Aziz’s mother broke into a long ululation, her tongue wagging from side to side in her toothless mouth. She wanted all the neighbours to know of the good news. Zohra joined her, her voice at a higher pitch. Aziz closed the door behind him, and now they all stood in the living room, laughing and crying and talking.
Zohra looked thin and small, and she had defined lines on her forehead. Her hair was tied in a ponytail. Her eyes – he saw now that they were grey-brown – were lined with kohl. Her lips had an orange tint to them. She must have rubbed her mouth with roots of swak to make her teeth whiter.
‘Are you hungry?’ Zohra asked.
‘No,’ Aziz said, his hand on his stomach. ‘I couldn’t eat.’
‘At least let me make you some tea.’ Aziz knew he couldn’t turn it down, and besides, he longed to taste mint tea again. Zohra disappeared into the kitchen and he sat next to his mother. Her eyes scrutinized him.
‘You look thinner,’ his mother said. She herself seemed to have shrunk, and her shoulders stooped. Of course, he told himself, it’s been a few years; it’s normal. ‘And your skin is lighter,’ she added. Aziz didn’t know what to say to this, so he just kept smiling as he held her wrinkled hand in his.
Zohra came back with the tea tray. Aziz sat up. She was still very beautiful, he thought. When she gave him his glass of hot tea, he noticed that her hands seemed to have aged a lot faster than the rest of her, the skin rough and dry. Her knuckles were swollen and red. He felt a twinge of guilt. Perhaps the money he had sent hadn’t been enough and she’d had to work harder than he thought to make ends meet. But it hadn’t been easy for him either.
He took a sip. ‘Let me show you what I brought for you,’ he said. He put down his glass and went to open the suitcase. He took out the fabric he bought his mother, the dresses for Zohra, the creams, the perfumes. The two women oohed and aahed over everything.

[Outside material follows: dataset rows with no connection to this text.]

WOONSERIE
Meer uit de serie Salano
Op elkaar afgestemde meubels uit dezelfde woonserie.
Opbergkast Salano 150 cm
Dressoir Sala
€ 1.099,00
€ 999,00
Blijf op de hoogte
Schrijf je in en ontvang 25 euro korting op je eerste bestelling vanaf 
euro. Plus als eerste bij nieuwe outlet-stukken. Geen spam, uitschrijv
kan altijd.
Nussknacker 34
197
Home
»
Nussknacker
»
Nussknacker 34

When he took out the portable sewing machine, Zohra looked at it with surprise. ‘I bought one last year,’ she said. She pointed to the old Singer that lay in a corner of the room.
‘This one is electric,’ he said proudly. ‘I’ll install it for you. You’ll see how much faster it is.’

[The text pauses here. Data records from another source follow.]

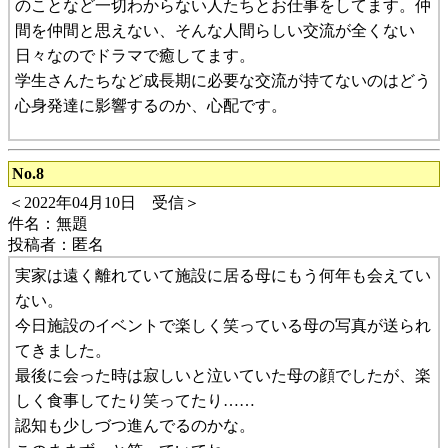
のことなど一切わからない人たちとお仕事をしてます。仲
間を仲間と思えない、そんな人間らしい交流が全くない
日々なのでドラマで癒してます。
学生さんたちなど成長期に必要な交流が持てないのはどう
心身発達に影響するのか、心配です。
No.8
＜2022年04月10日 受信＞
件名：無題
投稿者：匿名
実家は遠く離れていて施設に居る母にもう何年も会えてい
ない。
今日施設のイベントで楽しく笑っている母の写真が送られ
てきました。
最後に会った時は寂しいと泣いていた母の顔でしたが、楽
しく食事してたり笑ってたり……
認知も少しづつ進んでるのかな。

Within an hour of his arrival a stream of visitors poured in to see Aziz. The tiny apartment was filled with people, and Zohra kept shuttling between the kitchen and the living room to refill the teapot and the plate of halwa.
‘Tell us,’ someone said, ‘what’s Spain like?’
‘Who cooks for you?’ asked another.
‘Do you have a car?’ asked a third.
Aziz talked about Madrid and how it could get cold in the winter, the rain licking your windows for days on end. He also talked about the Plaza Neptuno, near the Prado, where he liked to wander on summer days, watching the tourists, the vendors and the pigeons. He spoke of his job at the restaurant and how his manager liked him enough to move him from dishwashing to clearing tables. He described the apartment in Lavapies, where he lived with two other immigrants. They took turns cooking.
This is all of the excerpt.